One of the advantages of the cloud is scale. We don’t call the big three cloud platforms hyperscale for nothing; they have massive data centers all around the world with millions of servers that can be treated as pools of compute and storage. A modern distributed application can run across many cores of compute, each with its own memory, all addressing terabytes of storage. We’re abstracted away from all the physical infrastructure that makes up the cloud, treating everything we use as another set of services.
Combining that approach with some of the newer cloud hardware, like servers that which can address as much as 4TB of memory, has changed the type of applications we can build. Instead of limiting our code to fit the servers we have, we can build applications that take advantage of the available resources in the cloud. Even pooling standard VMs give us a platform where we can build large-scale systems, capable of working with truly big data.
The cloud and big, big data
That capability is perhaps the real value of the big cloud providers; their economies of scale mean they can purchase storage at a much lower cost than we can for our own data centers. With tools like Azure’s various Data Box devices we have the ability to link on-premises data sources to cloud services, either by wholesale shifting of files or by connecting on-premises networks to cloud storage. The prospect of delivering large amounts of data to the cloud is interesting because it mixes the data generation capabilities of modern business systems with the processing capabilities of the cloud.

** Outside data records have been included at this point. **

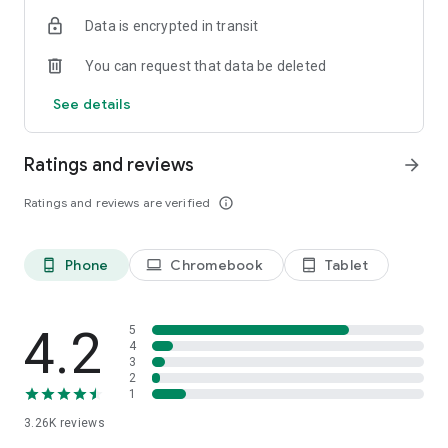
Data is encrypted in transit
You can request that data be deleted
See details
Ratings and reviews
arrow_forward
Ratings and reviews are verified
info_outline
Phone
Chromebook
Tablet
phone_android
laptop
tablet_android
4.2
5
4
3
2
1
3.26K
reviews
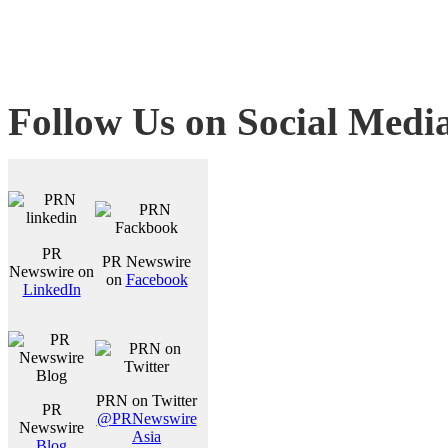
Follow Us on Social Medi
PR
PR Newswire
Newswire on
on
Facebook
LinkedIn
PRN on Twitter
PR
@PRNewswire
Newswire
Asia
Blog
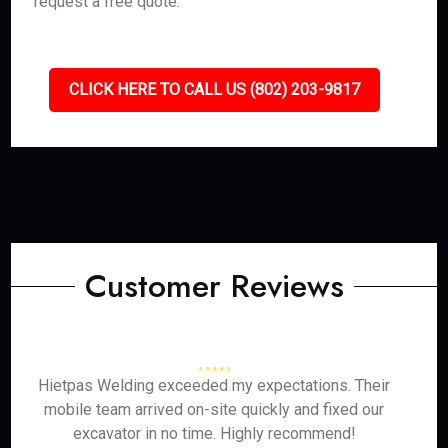
request a free quote.
CLICK HERE TO CALL US (802) 203-9817
Customer Reviews
Hietpas Welding exceeded my expectations. Their
mobile team arrived on-site quickly and fixed our
excavator in no time. Highly recommend!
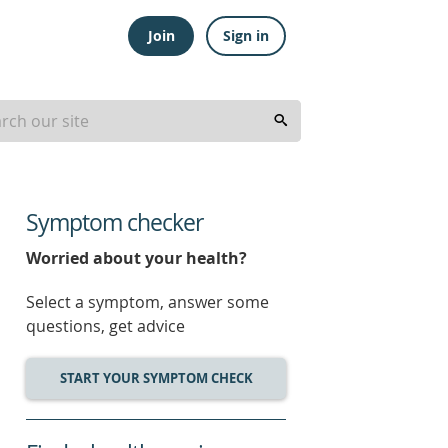
Join
Sign in
Symptom checker
Worried about your health?
Select a symptom, answer some
questions, get advice
START YOUR SYMPTOM CHECK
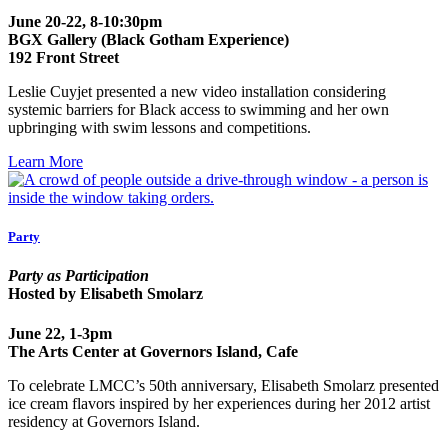
June 20-22, 8-10:30pm
BGX Gallery (Black Gotham Experience)
192 Front Street
Leslie Cuyjet presented a new video installation considering
systemic barriers for Black access to swimming and her own
upbringing with swim lessons and competitions.
Learn More
Party
Party as Participation
Hosted by Elisabeth Smolarz
June 22, 1-3pm
The Arts Center at Governors Island, Cafe
To celebrate LMCC’s 50th anniversary, Elisabeth Smolarz presented
ice cream flavors inspired by her experiences during her 2012 artist
residency at Governors Island.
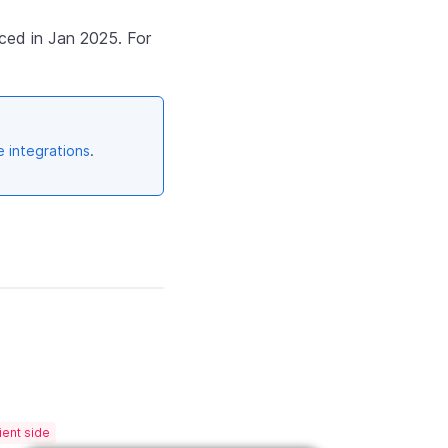
ced in Jan 2025. For
e integrations
.
ient side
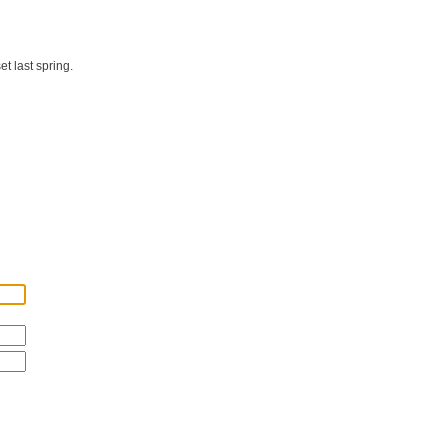
t last spring.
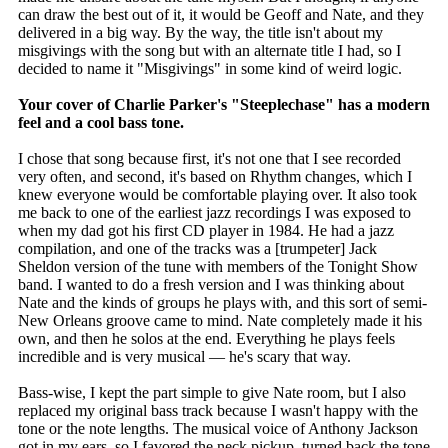
can draw the best out of it, it would be Geoff and Nate, and they
delivered in a big way. By the way, the title isn't about my
misgivings with the song but with an alternate title I had, so I
decided to name it "Misgivings" in some kind of weird logic.
Your cover of Charlie Parker's "Steeplechase" has a modern
feel and a cool bass tone.
I chose that song because first, it's not one that I see recorded
very often, and second, it's based on Rhythm changes, which I
knew everyone would be comfortable playing over. It also took
me back to one of the earliest jazz recordings I was exposed to
when my dad got his first CD player in 1984. He had a jazz
compilation, and one of the tracks was a [trumpeter] Jack
Sheldon version of the tune with members of the Tonight Show
band. I wanted to do a fresh version and I was thinking about
Nate and the kinds of groups he plays with, and this sort of semi-
New Orleans groove came to mind. Nate completely made it his
own, and then he solos at the end. Everything he plays feels
incredible and is very musical — he's scary that way.
Bass-wise, I kept the part simple to give Nate room, but I also
replaced my original bass track because I wasn't happy with the
tone or the note lengths. The musical voice of Anthony Jackson
got in my ears, so I favored the neck pickup, turned back the tone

If we can get our data to the cloud, how can we work with it? Until recently much of the work done on cloud-scale data processing focused on using tools like BigTable and Hadoop to analyze nonrelational data at scale. By using alternative data structures, we were able to process large amounts of data quickly, distributing our analysis across many compute nodes. Building on the technologies used to deliver consumer search engines such as Bing or Google has worked well for many classes of problem and many data sets. But it’s not what we need to work with the structured data in our line-of-business applications.